Le dittature hanno paura del libro, della cultura e della libertà che lo sostiene: titoli bruciati nei roghi dai nazisti nel 1933, messi all’indice o distrutti dalle censure dei regimi comunisti. È capitato a un fotografo, Yuri Dojc, di tornare sui luoghi della sua famiglia, di viaggiare dal Canada, dove vive, alla ricerca delle proprie radici, di un mondo che aveva ascoltato nei racconti dei genitori. «Dopo la morte di mio padre ho cominciato a cercare, volevo capire ciò che era avvenuto allora su quella terra.
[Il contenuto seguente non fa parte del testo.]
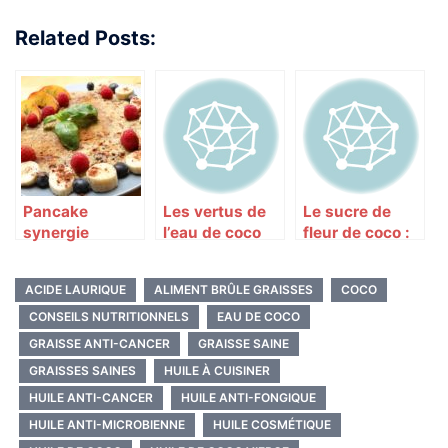
Related Posts:
Pancake
Les vertus de
Le sucre de
synergie
l’eau de coco
fleur de coco :
c’est moins
calorique et
ACIDE LAURIQUE
ALIMENT BRÛLE GRAISSES
COCO
bon pour la
santé !
CONSEILS NUTRITIONNELS
EAU DE COCO
GRAISSE ANTI-CANCER
GRAISSE SAINE
GRAISSES SAINES
HUILE À CUISINER
HUILE ANTI-CANCER
HUILE ANTI-FONGIQUE
HUILE ANTI-MICROBIENNE
HUILE COSMÉTIQUE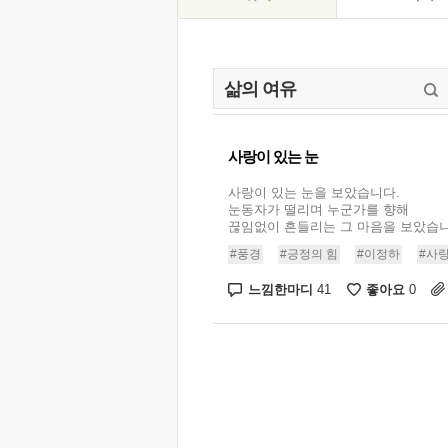
사랑이 있는 눈
사랑이 있는 눈을 보았습니다.
눈동자가 떨리며 누군가를 향해
끊임없이 흔들리는 그 마음을 보았습니다.
#풍경
#긍정의 힘
#이정하
#사랑
느낌한마디
좋아요
41
0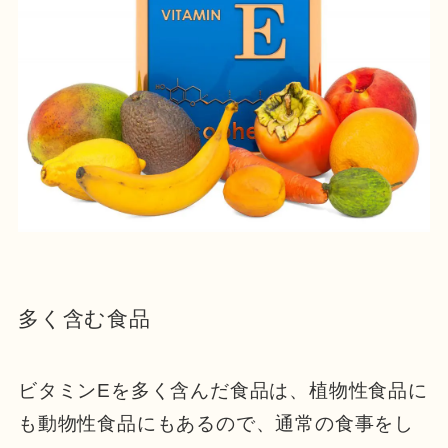
多く含む食品
ビタミンEを多く含んだ食品は、植物性食品に
も動物性食品にもあるので、通常の食事をし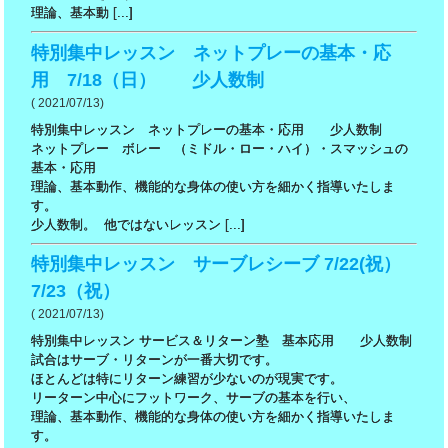
理論、基本動 [...]
特別集中レッスン ネットプレーの基本・応
用 7/18（日） 少人数制
( 2021/07/13)
特別集中レッスン ネットプレーの基本・応用 少人数制
ネットプレー ボレー （ミドル・ロー・ハイ）・スマッシュの
基本・応用
理論、基本動作、機能的な身体の使い方を細かく指導いたしま
す。
少人数制。 他ではないレッスン [...]
特別集中レッスン サーブレシーブ 7/22(祝）
7/23（祝）
( 2021/07/13)
特別集中レッスン サービス＆リターン塾 基本応用 少人数制
試合はサーブ・リターンが一番大切です。
ほとんどは特にリターン練習が少ないのが現実です。
リーターン中心にフットワーク、サーブの基本を行い、
理論、基本動作、機能的な身体の使い方を細かく指導いたしま
す。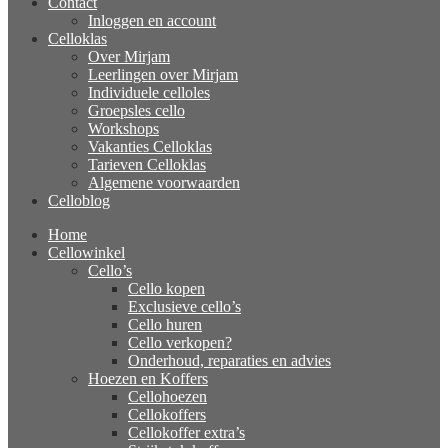
Contact
Inloggen en account
Celloklas
Over Mirjam
Leerlingen over Mirjam
Individuele celloles
Groepsles cello
Workshops
Vakanties Celloklas
Tarieven Celloklas
Algemene voorwaarden
Celloblog
Home
Cellowinkel
Cello’s
Cello kopen
Exclusieve cello’s
Cello huren
Cello verkopen?
Onderhoud, reparaties en advies
Hoezen en Koffers
Cellohoezen
Cellokoffers
Cellokoffer extra’s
Ero andato via dopo l’invasione sovietica del 1968 e continuavo a pensare alla vecchia Europa». Yuri conosce per caso una donna sopravvissuta alla deportazione che lo accompagna alla ricerca di storie e volti di una tragedia lontana. «Ne ho incontrati e fotografati più di 150 spostandomi attraverso i piccoli centri abitati della Slovacchia a partire dal 1997. Nei loro occhi vedevo la distruzione di un popolo, i segni della paura che non li faceva parlare, mi fissavano silenziosi».
Dieci anni dopo viene preso per mano da un uomo che con insistenza lo conduce verso un luogo misterioso. Con emozione mette piede nella piccola scuola - è il 6 marzo del 2006 -, con lui una produttrice, Katya Krausova, alle prese con il progetto di un documentario sulla Shoah. Hanno fretta di andar via ma la scuola senza tempo li coinvolge: si guardano intorno, cercano di capire come sia stato possibile un improvviso balzo nel passato di oltre sette decenni in uno spazio così raccolto. Tornerà spesso in quelle stanze cercando di fissare immagini di memorie possibili a partire dai libri e dalle tracce della carta accumulata sulle pareti; poi sono venute le mostre Last Folio: Washington, New York, Cambridge, Bruxelles e ora la Biblioteca Nazionale di Roma sotto l’egida dell’Ambasciata della Repubblica Slovacca e di quella canadese.
I libri e la loro trasformazione sono parte del racconto. «Per anni un uomo ha continuato a frequentare la piccola scuola dei bambini, pregando ogni giorno lì dentro, da solo. Poi è morto e ha chiesto a un inquilino del suo palazzo, un signore distinto, molto devoto, di religione protestante, di occuparsi della scuola e di quel mondo che non esiste più». L’ambiente è secco e così la carta si è potuta in parte salvare dagli attacchi dell’umidità e dei piccoli animali che si nascondono tra le pagine o nelle intercapedini di mobili antichi. Tra i libri meglio conservati Yuri scova quello che apparteneva a suo nonno Jakub, è una grande emozione, quasi che il cerchio del tempo possa chiudersi in uno spazio di tre generazioni transitate nei locali della scuola. La storia della piccola scuola maschile finisce con le vite dei bambini che la popolavano, nel 1942. Il libri sono parte di quel passato, preziosi custodi di un tempo perduto.